TO DO: Quote, exactly, the line holding "Zubehör: |Dekorblech" and all lines after it to the end of the records below. Exclude pictures.

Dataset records
########################################
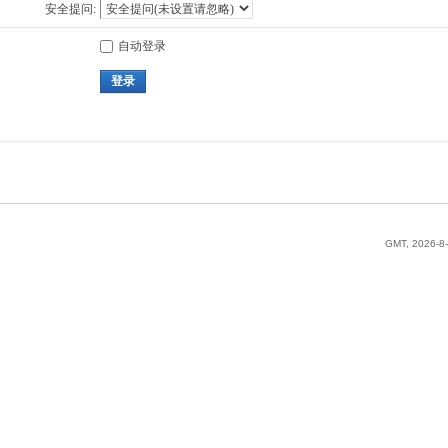
安全提问:
自动登录
登录
GMT, 2026-8-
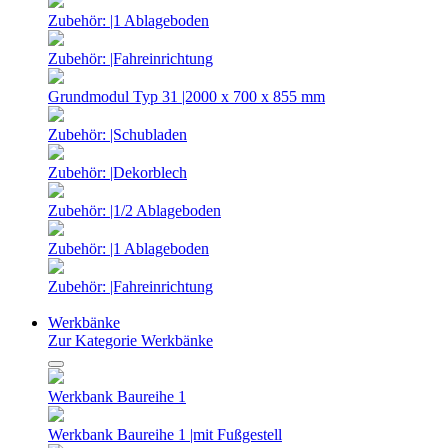
Zubehör: |1 Ablageboden
Zubehör: |Fahreinrichtung
Grundmodul Typ 31 |2000 x 700 x 855 mm
Zubehör: |Schubladen
Zubehör: |Dekorblech
Zubehör: |1/2 Ablageboden
Zubehör: |1 Ablageboden
Zubehör: |Fahreinrichtung
Werkbänke
Zur Kategorie Werkbänke
Werkbank Baureihe 1
Werkbank Baureihe 1 |mit Fußgestell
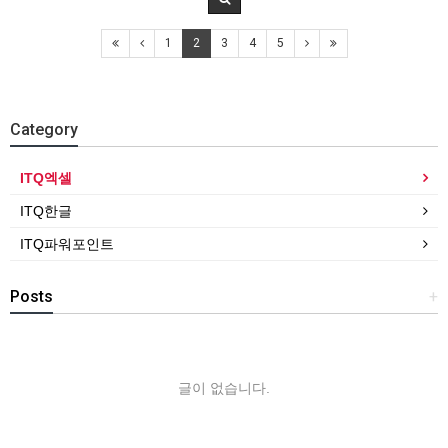
1
2
3
4
5
Category
ITQ엑셀
ITQ한글
ITQ파워포인트
Posts
+
글이 없습니다.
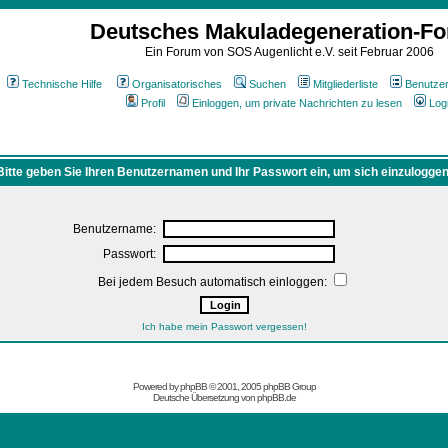
Deutsches Makuladegeneration-F
Ein Forum von SOS Augenlicht e.V. seit Februar 2006
Technische Hilfe
Organisatorisches
Suchen
Mitgliederliste
Benutze
Profil
Einloggen, um private Nachrichten zu lesen
Log
Bitte geben Sie Ihren Benutzernamen und Ihr Passwort ein, um sich einzuloggen
Benutzername:
Passwort:
Bei jedem Besuch automatisch einloggen:
Ich habe mein Passwort vergessen!
Powered by
phpBB
© 2001, 2005 phpBB Group
Deutsche Übersetzung von
phpBB.de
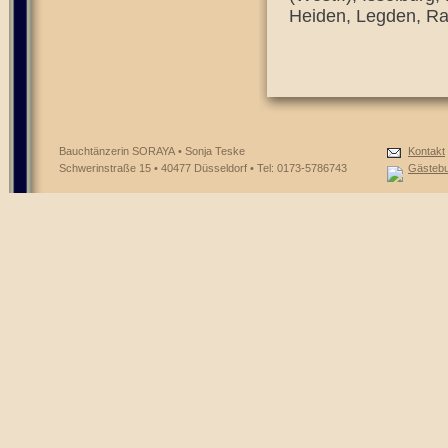
Heiden, Legden, Ra
Bauchtänzerin SORAYA • Sonja Teske
Kontakt
Schwerinstraße 15 • 40477 Düsseldorf • Tel: 0173-5786743
Gästeb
########################################
ANSWER TO THE EXERCISE:
Zubehör: |Dekorblech
Zubehör: |1/2 Ablageboden
Zubehör: |1 Ablageboden
Zubehör: |Fahreinrichtung
Werkbänke
Zur Kategorie Werkbänke
Werkbank Baureihe 1
Werkbank Baureihe 1 |mit Fußgestell
1
2
3
4
5
Category
ITQ엑셀
ITQ한글
ITQ파워포인트
Posts
+
글이 없습니다.
Deutsches Makuladegeneration-F
Ein Forum von SOS Augenlicht e.V. seit Februar 2006
Technische Hilfe
Organisatorisches
Suchen
Mitgliederliste
Benutze
Profil
Einloggen, um private Nachrichten zu lesen
Log
Bitte geben Sie Ihren Benutzernamen und Ihr Passwort ein, um sich einzuloggen
Benutzername:
Passwort:
Bei jedem Besuch automatisch einloggen:
Ich habe mein Passwort vergessen!
Powered by
phpBB
© 2001, 2005 phpBB Group
Deutsche Übersetzung von
phpBB.de
Heiden, Legden, Ra
Bauchtänzerin SORAYA • Sonja Teske
Kontakt
Schwerinstraße 15 • 40477 Düsseldorf • Tel: 0173-5786743
Gästeb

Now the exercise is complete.